== WORK TASK ==
If a line in the entries below contains "uroginekologiczna", copy it.

== SOURCE MATERIAL ==
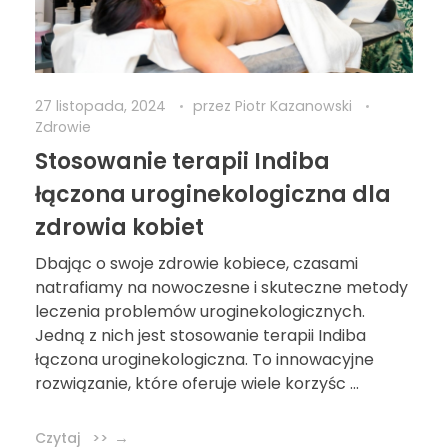
27 listopada, 2024
przez
Piotr Kazanowski
Zdrowie
Stosowanie terapii Indiba
łączona uroginekologiczna dla
zdrowia kobiet
Dbając o swoje zdrowie kobiece, czasami
natrafiamy na nowoczesne i skuteczne metody
leczenia problemów uroginekologicznych.
Jedną z nich jest stosowanie terapii Indiba
łączona uroginekologiczna. To innowacyjne
rozwiązanie, które oferuje wiele korzyśc ...
Czytaj >>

== TASK OUTPUT ==
łączona uroginekologiczna dla
łączona uroginekologiczna. To innowacyjne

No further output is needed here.